Inspectors found that after a patient died of natural causes in September 2024, the mortality review didn’t happen until July the following year, once the facility had hired a new physician in charge.

During the inspection’s timeframe, the department’s Health Services Division was navigating a change in leadership, according to Campbell. Since then, Coffee Creek has “maintained thorough and timely tracking of deaths,” she wrote. 

Additionally, the department has hired Dr. Richard Toy as a physician at Coffee Creek and Dr. Michael Seale as chief of medicine. Seale has 28 years of leadership experience in correction medicine “with a track record of integrating medical, dental, and behavioral health services for acute and chronic conditions,” Campbell wrote. 

The department is working to address issues identified by the commission and will submit in writing what corrective actions it has taken by March 31, according to Campbell.

Signs of improvement

Kevin Bovenkamp, the recently hired head of prison health services, told lawmakers during a September hearing that the department has already improved scheduling and the time it takes to get prisoners across the system to specialists and other off-site medical appointments.

At Coffee Creek, the number of grievances related to delays in off-site medical visits has decreased as a result of officials’ efforts, according to the accrediting commission’s most recent inspection. In December 2024, there were 64 grievances. By April 2025, that number dropped to under 10.

The report noted that prison officials hired additional scheduling staff and contracted with another hospital system after experiencing delays with a different provider.

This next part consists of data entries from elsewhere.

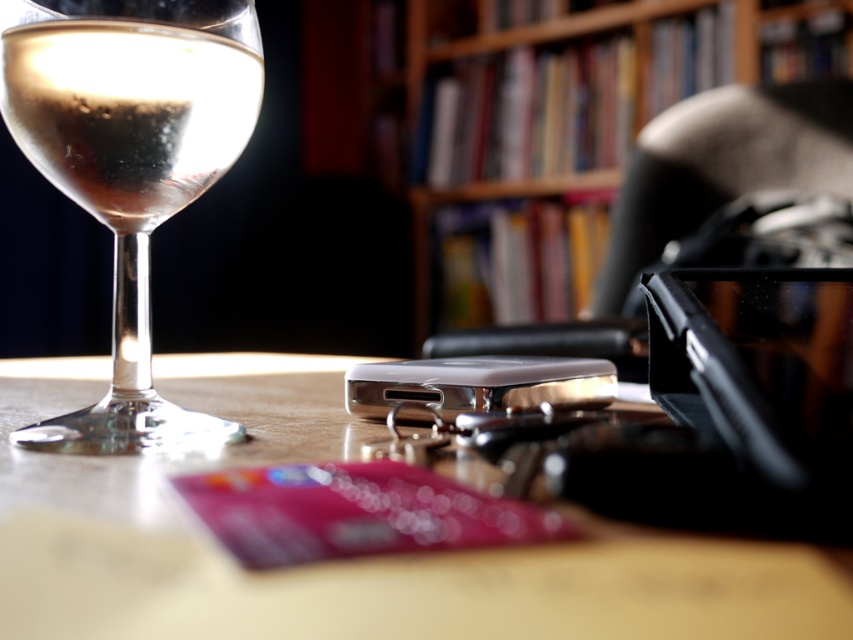 Is point (207, 17) in front of point (224, 120)?

Yes, it is in front of point (224, 120).

Is clear glass wine glass at left behind clear glass wine at left?

No, clear glass wine glass at left is closer to the viewer.

Who is more distant from viewer, [144,392] or [113,152]?

The point [144,392] is more distant.

The width and height of the screenshot is (853, 640). What are the coordinates of `clear glass wine glass at left` in the screenshot? It's located at (131, 164).

Is smooth wooden table at center wider than clear glass wine glass at left?

Yes.

Can you confirm if smooth wooden table at center is smaller than clear glass wine glass at left?

Actually, smooth wooden table at center might be larger than clear glass wine glass at left.

This screenshot has height=640, width=853. Find the location of `smooth wooden table at center`. smooth wooden table at center is located at coordinates (338, 563).

What are the coordinates of `smooth wooden table at center` in the screenshot? It's located at (338, 563).

Can you confirm if smooth wooden table at center is shorter than wooden bookcase at upper center?

Yes, smooth wooden table at center is shorter than wooden bookcase at upper center.

Measure the distance between smooth wooden table at center and camera.

They are 4.80 inches apart.

Measure the distance between smooth wooden table at center and camera.

A distance of 4.80 inches exists between smooth wooden table at center and camera.

Locate an element on the screen. This screenshot has width=853, height=640. smooth wooden table at center is located at coordinates (338, 563). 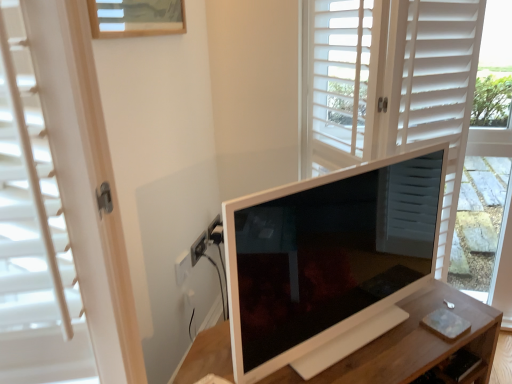 Question: From a real-world perspective, does white wooden table at center stand above wooden drawer at lower right?

Choices:
 (A) no
 (B) yes

Answer: (A)

Question: Can you confirm if white wooden table at center is bigger than wooden drawer at lower right?

Choices:
 (A) yes
 (B) no

Answer: (A)

Question: From the image's perspective, does white wooden table at center appear higher than wooden drawer at lower right?

Choices:
 (A) no
 (B) yes

Answer: (A)

Question: Can you confirm if white wooden table at center is taller than wooden drawer at lower right?

Choices:
 (A) yes
 (B) no

Answer: (A)

Question: Does white wooden table at center have a greater width compared to wooden drawer at lower right?

Choices:
 (A) no
 (B) yes

Answer: (B)

Question: Considering the relative positions of white wooden table at center and wooden drawer at lower right in the image provided, is white wooden table at center behind wooden drawer at lower right?

Choices:
 (A) yes
 (B) no

Answer: (B)

Question: Is white wooden table at center not close to white glossy monitor at center?

Choices:
 (A) yes
 (B) no

Answer: (B)

Question: From a real-world perspective, is white wooden table at center located beneath white glossy monitor at center?

Choices:
 (A) yes
 (B) no

Answer: (A)

Question: Does white wooden table at center appear on the right side of white glossy monitor at center?

Choices:
 (A) no
 (B) yes

Answer: (A)

Question: Can you confirm if white wooden table at center is wider than white glossy monitor at center?

Choices:
 (A) yes
 (B) no

Answer: (A)

Question: Is white wooden table at center oriented away from white glossy monitor at center?

Choices:
 (A) no
 (B) yes

Answer: (A)

Question: From the image's perspective, is white wooden table at center below white glossy monitor at center?

Choices:
 (A) no
 (B) yes

Answer: (B)

Question: From a real-world perspective, is wooden drawer at lower right on white wooden table at center?

Choices:
 (A) no
 (B) yes

Answer: (B) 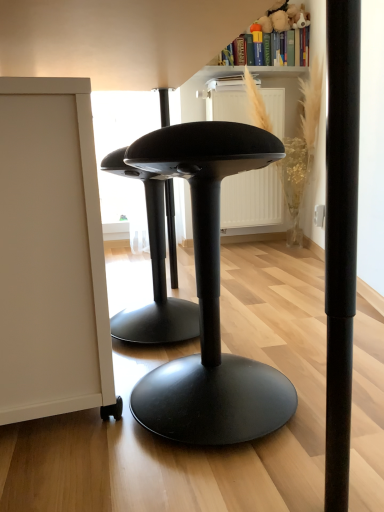 What is the approximate width of matte black stool at center?

The width of matte black stool at center is 16.66 inches.

Describe the element at coordinates (210, 298) in the screenshot. I see `matte black stool at center` at that location.

Where is `matte black stool at center`? This screenshot has width=384, height=512. matte black stool at center is located at coordinates (210, 298).

Identify the location of matte black stool at center. This screenshot has width=384, height=512. (210, 298). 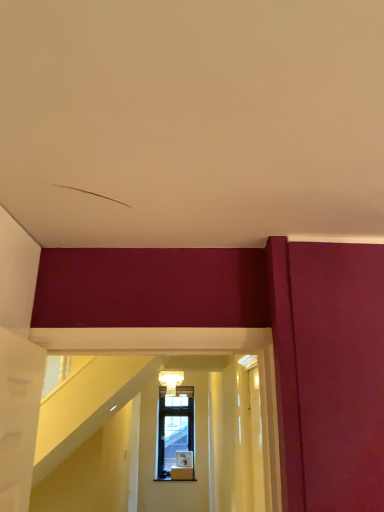 Image resolution: width=384 pixels, height=512 pixels. Describe the element at coordinates (171, 381) in the screenshot. I see `matte white light fixture at center` at that location.

What are the coordinates of `matte white light fixture at center` in the screenshot? It's located at (171, 381).

Describe the element at coordinates (251, 438) in the screenshot. The height and width of the screenshot is (512, 384). I see `transparent glass door at right` at that location.

What is the approximate height of transparent glass door at right?

It is 28.79 inches.

Where is `transparent glass door at right`? The width and height of the screenshot is (384, 512). transparent glass door at right is located at coordinates (251, 438).

Find the location of a particular element. matte white light fixture at center is located at coordinates (171, 381).

Is transparent glass door at right at the right side of matte white light fixture at center?

Correct, you'll find transparent glass door at right to the right of matte white light fixture at center.

Which is in front, transparent glass door at right or matte white light fixture at center?

transparent glass door at right is closer to the camera.

Considering the positions of point (247, 478) and point (173, 377), is point (247, 478) closer or farther from the camera than point (173, 377)?

Point (247, 478) appears to be closer to the viewer than point (173, 377).

From the image's perspective, is transparent glass door at right below matte white light fixture at center?

No.

From a real-world perspective, is transparent glass door at right physically above matte white light fixture at center?

No, from a real-world perspective, transparent glass door at right is not above matte white light fixture at center.

Considering the sizes of transparent glass door at right and matte white light fixture at center in the image, is transparent glass door at right wider or thinner than matte white light fixture at center?

In the image, transparent glass door at right appears to be more narrow than matte white light fixture at center.

Does transparent glass door at right have a lesser height compared to matte white light fixture at center?

No.

Can you confirm if transparent glass door at right is bigger than matte white light fixture at center?

Yes.

Is transparent glass door at right not inside matte white light fixture at center?

That's correct, transparent glass door at right is outside of matte white light fixture at center.

Are transparent glass door at right and matte white light fixture at center far apart?

Indeed, transparent glass door at right is not near matte white light fixture at center.

Is transparent glass door at right facing away from matte white light fixture at center?

transparent glass door at right does not have its back to matte white light fixture at center.

Where is `glass door on the right of matte white light fixture at center`? The image size is (384, 512). glass door on the right of matte white light fixture at center is located at coordinates (251, 438).

Does matte white light fixture at center appear on the left side of transparent glass door at right?

Indeed, matte white light fixture at center is positioned on the left side of transparent glass door at right.

Considering the relative positions of matte white light fixture at center and transparent glass door at right in the image provided, is matte white light fixture at center in front of transparent glass door at right?

That is False.

Is point (173, 376) more distant than point (250, 435)?

Yes, it is behind point (250, 435).

Consider the image. From the image's perspective, which is above, matte white light fixture at center or transparent glass door at right?

transparent glass door at right, from the image's perspective.

From a real-world perspective, is matte white light fixture at center positioned over transparent glass door at right based on gravity?

Yes.

Is matte white light fixture at center thinner than transparent glass door at right?

In fact, matte white light fixture at center might be wider than transparent glass door at right.

Looking at this image, does matte white light fixture at center have a greater height compared to transparent glass door at right?

No, matte white light fixture at center is not taller than transparent glass door at right.

In the scene shown: Can you confirm if matte white light fixture at center is bigger than transparent glass door at right?

No, matte white light fixture at center is not bigger than transparent glass door at right.

Would you say matte white light fixture at center is inside or outside transparent glass door at right?

matte white light fixture at center is spatially situated outside transparent glass door at right.

Would you say matte white light fixture at center is a long distance from transparent glass door at right?

Yes.

Is transparent glass door at right at the back of matte white light fixture at center?

That's not correct — matte white light fixture at center is not looking away from transparent glass door at right.

How many degrees apart are the facing directions of matte white light fixture at center and transparent glass door at right?

88.2 degrees separate the facing orientations of matte white light fixture at center and transparent glass door at right.

This screenshot has height=512, width=384. Find the location of `glass door on the right of matte white light fixture at center`. glass door on the right of matte white light fixture at center is located at coordinates (251, 438).

Where is `glass door on the right of matte white light fixture at center`? The height and width of the screenshot is (512, 384). glass door on the right of matte white light fixture at center is located at coordinates (251, 438).

In the image, there is a transparent glass door at right. At what (x,y) coordinates should I click in order to perform the action: click on light fixture below it (from the image's perspective). Please return your answer as a coordinate pair (x, y). This screenshot has width=384, height=512. Looking at the image, I should click on (171, 381). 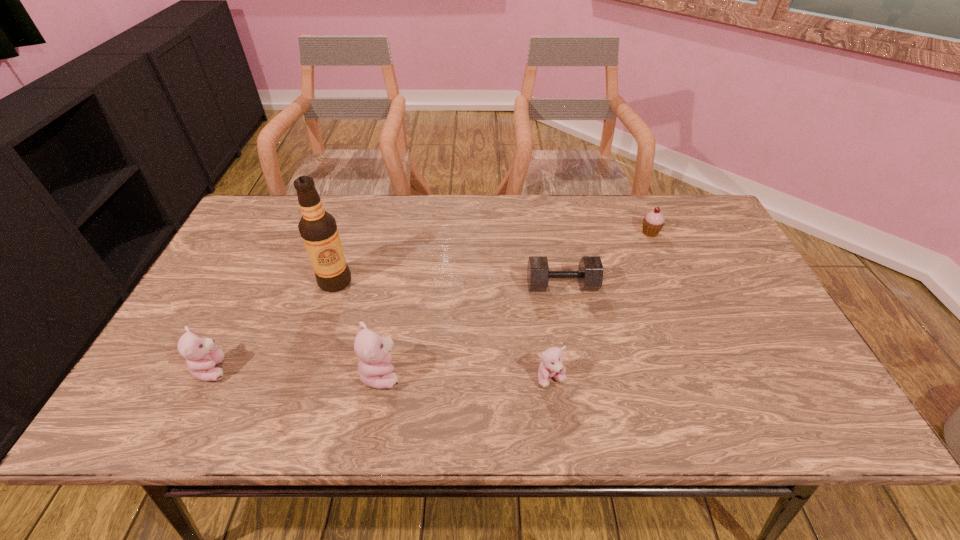 The teddy bears are evenly distributed in the image. To maintain this, where would you place another teddy bear on the right? Please point to a free space. Please provide its 2D coordinates. Your answer should be formatted as a tuple, i.e. [(x, y)], where the tuple contains the x and y coordinates of a point satisfying the conditions above.

[(725, 383)] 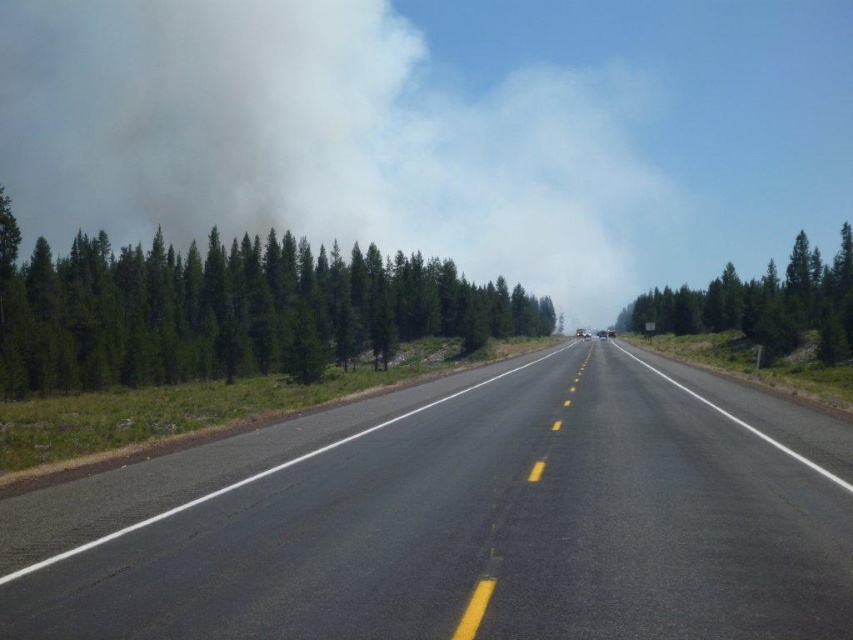 You are a drone operator planning to capture aerial footage of the black asphalt highway at center. The drone must stay within a 100m radius of the highway. Based on the scene description, can you confirm if the drone will remain within the designated radius while flying over the highway?

The black asphalt highway at center is positioned at point coordinates, but without specific spatial measurements between the highway and the drone flight path, it is impossible to determine if the drone will stay within the 100m radius. The scene description does not provide enough information about the drone path relative to the highway.

You are a driver approaching the highway and notice the white smoke at upper center and the green textured tree at right. Which object appears closer to you in the scene?

The white smoke at upper center appears closer because smaller objects in the distance can appear closer when they are actually smaller in size, but according to the description, it is smaller than the green textured tree at right, which might be closer or farther depending on perspective. Wait, the description says the white smoke is smaller than the tree. In perspective, smaller objects can be farther away. Since the smoke is smaller, it might be farther, but the question is about which appears closer. Hm

You are a driver approaching the highway and notice the white smoke at upper center and the green textured tree at right. Which object appears higher in the image?

The white smoke at upper center is located above the green textured tree at right, so it appears higher in the image.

Additionally, Coffee Creek found a cardiologist to see patients at the facility and is working with a company to provide telehealth appointments, according to the report.  

However, the electronic health record system officials planned to have in place at Coffee Creek by March 2025 had been pushed back a year, the report found.

That effort is part of a broader, delayed push to modernize health care technology at the department dating back to 2013. 

“Things can get missed pretty easily, because everything’s done on paper records,” Kim said.

Paper records make medication errors more likely, as well as other mistakes, Kim said. Prisoners can end up with three large file folders while serving their sentence, and it’s easy to mix up common names, she said.

Since then, the department has implemented an electronic health records system at the Oregon State Penitentiary in Salem. Bovenkamp said that by May, the rest of the facilities should make the switch.

Move to reform

Concerns about prisoners facing delays in obtaining medical care emerged in 2024. Many of those were documented by Street Roots, including an analysis finding that 49 prisoners on average died each year while in custody, an increase of 45% since 2020.

The department later hired a law firm whose investigation led to the ouster of top health officials, finding they routinely delayed necessary care and retaliated against staff who spoke up.

Last year, consulting firm Falcon Correctional and Community Services completed a report that described the prison health system as “fragmented, disorganized and inefficient,” and outlined steps to remove bureaucratic barriers to care. That department says it’s using the report to guide reforms. 

ODOC Director Mike Reese told lawmakers during a September hearing that Falcon’s report found that Oregon leads the national trend toward an increasingly older prison population. He said the state prison system has more than a thousand adults who are at least 60 with health care needs of people 15 years older.

“We have a population that’s very high needs,” he said. “There’s a lot of addiction issues, and there’s a lot of mental health issues.”

State Rep. Thuy Tran, D-Portland, remarked that the Falcon report “is not really an independent review of our system” that would offer complete solutions to the prison health care system. Instead, she said it was written with a view of what the state could afford to fix.

Reese responded that the department worked with the firm to prioritize fixes and to make sure “they didn’t come at us with a report that said, ‘You have to do it all today.’”

“Because that’s not possible,” he added.